Things to consider are what kind of foods will you be grilling. Do you use it year round? Does the weather get cold in your neck of the woods? Then look for a grill that is semi enclosed underneath to help retain the heat.


----------



## Cigary (Oct 19, 2007)

I say whatever your wallet can afford and how pretty you want it to look. Gas is gas and charcoal is charcoal,,,and the experts agree that charcoal is better for taste,,if you can wait that long for the fire to burn out.


----------



## zackly (Jun 27, 2008)

Bbq Grills ** Amazing Prices People** Sears - SlickDeals.net Forums

I saw this post on slickdeals.com.
Apparently Sears stores (B&M only, not online) are closing out some older models & floor models @ very low prices.


----------



## Hermit (Aug 5, 2008)

I'd rather have a steak grilled on charcoal,
but gas is just too easy.


----------



## BigBuddha76 (Mar 15, 2005)

Hermit said:


> I'd rather have a steak grilled on charcoal,
> but gas is just too easy.


you're right nothing beats charcoal...and charcoal WITHOUT starting fluid. But yes, I am looking for a gas grill...If i knew a welder I would have my plans for a kettle grill that fits onto my turkey fryer base


----------



## mosesbotbol (Sep 21, 2005)

Gas is just for ease, nothing else. Look at the burner and look at the grates before buying. The burners all end up rusting.


----------



## PipesandGOP (Feb 7, 2008)

Cigary said:


> I say whatever your wallet can afford and how pretty you want it to look. Gas is gas and charcoal is charcoal,,,and the experts agree that charcoal is better for taste,,if you can wait that long for the fire to burn out.

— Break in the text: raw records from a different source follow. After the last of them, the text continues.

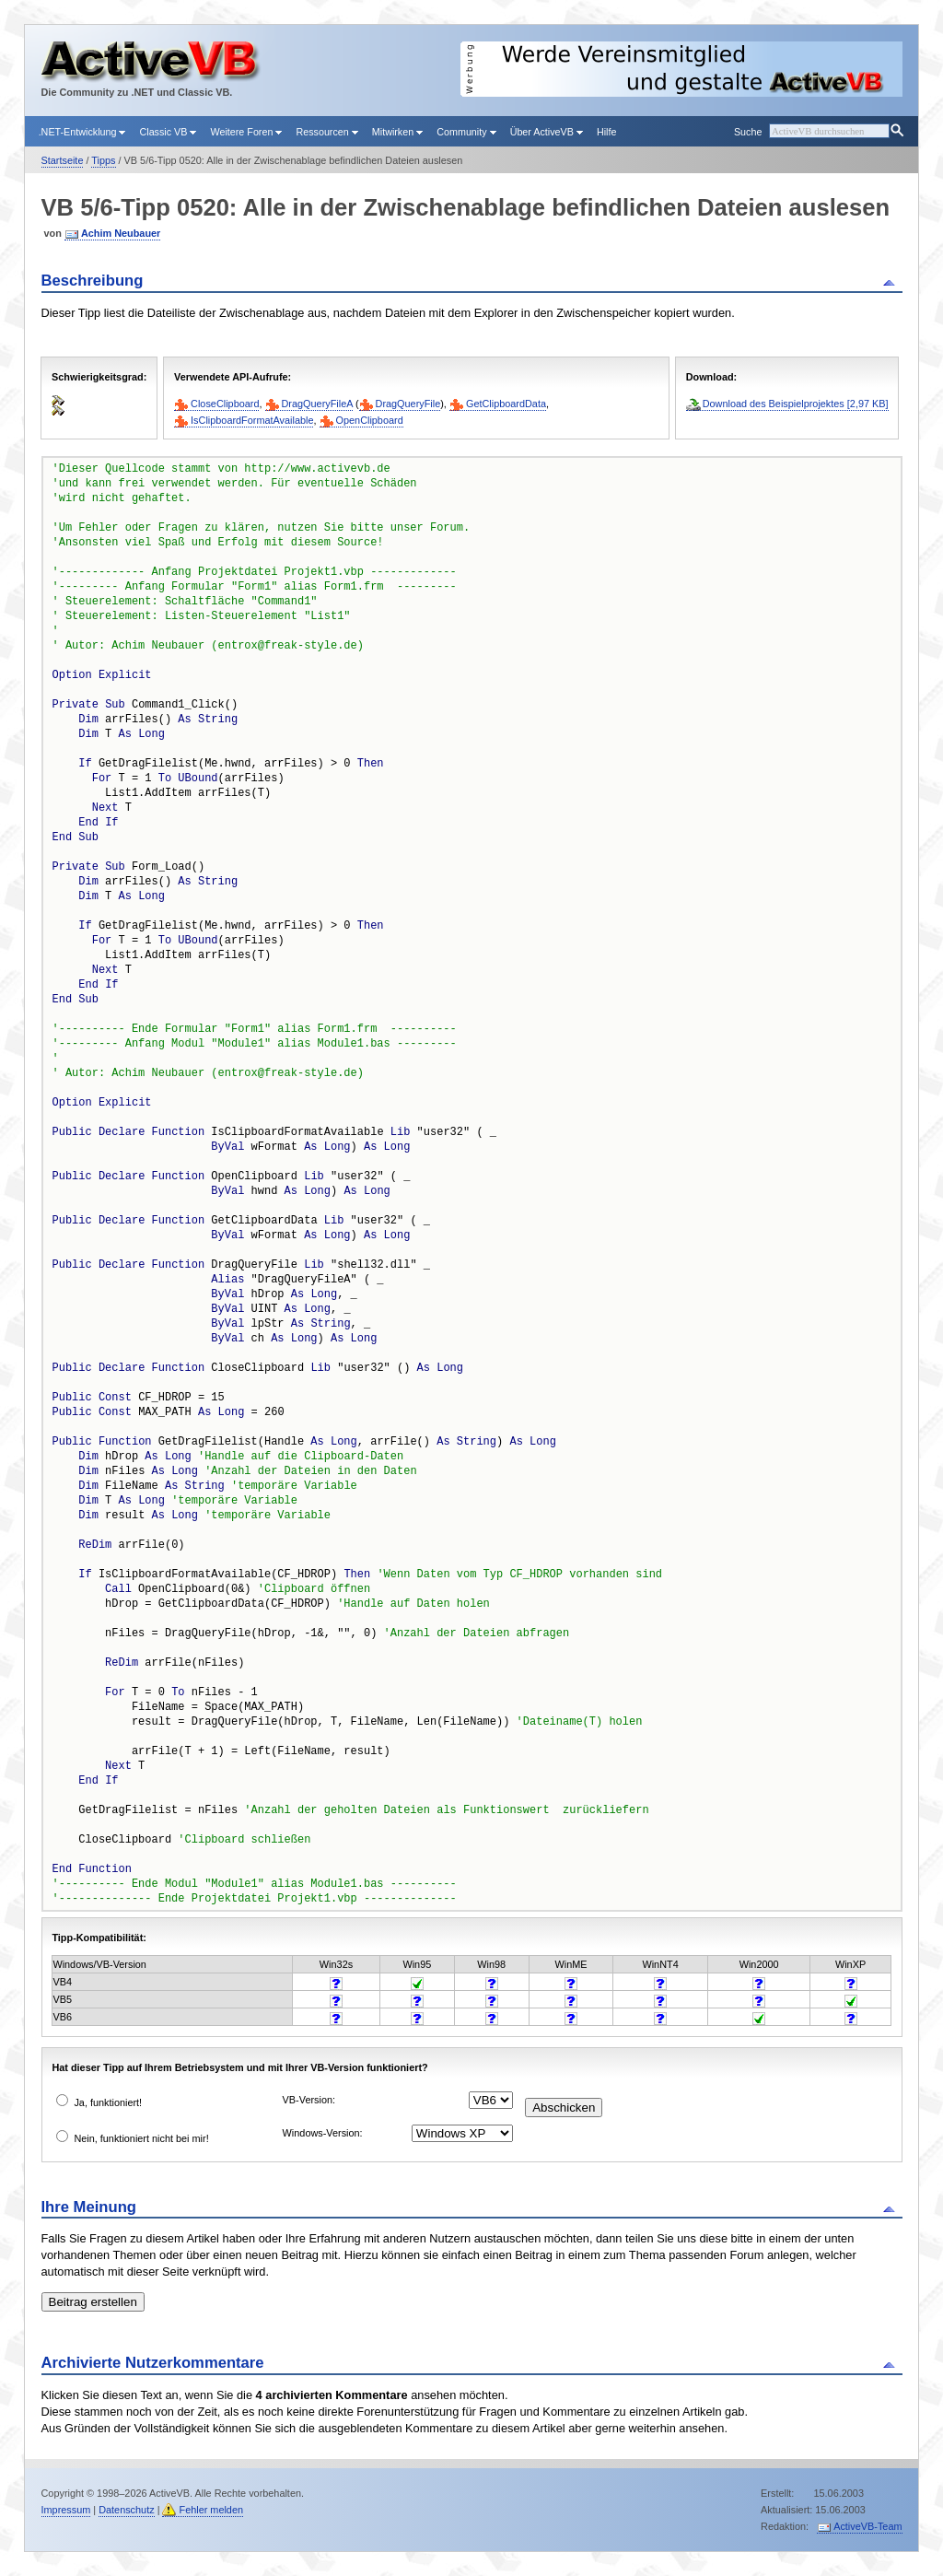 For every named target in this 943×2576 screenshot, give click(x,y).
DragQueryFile (408, 403)
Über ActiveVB (546, 131)
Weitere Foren (246, 131)
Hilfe (607, 131)
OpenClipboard (369, 420)
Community (466, 131)
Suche (748, 131)
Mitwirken (397, 131)
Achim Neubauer (120, 233)
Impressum (66, 2509)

Not all grills are created equal. The Big Green Egg is a charcoal (lump) grill, smoker, and roaster that can regulate temperature within a few degrees up to over 800 degrees. With the way the heat circulates throughout the grill it eliminates the need for using the stupid water pan in the bottom of a smoker to preserve moisture. You can also sear a steak on it excellently and maintain all of it's juices with ease. Also great for cooking pizza, pies, etc... pretty much anything.

Also with the exceptional heat retention and the way the heat radiates, it preserves the natural lump charcoal so you usually actually end up with leftovers for next time.


----------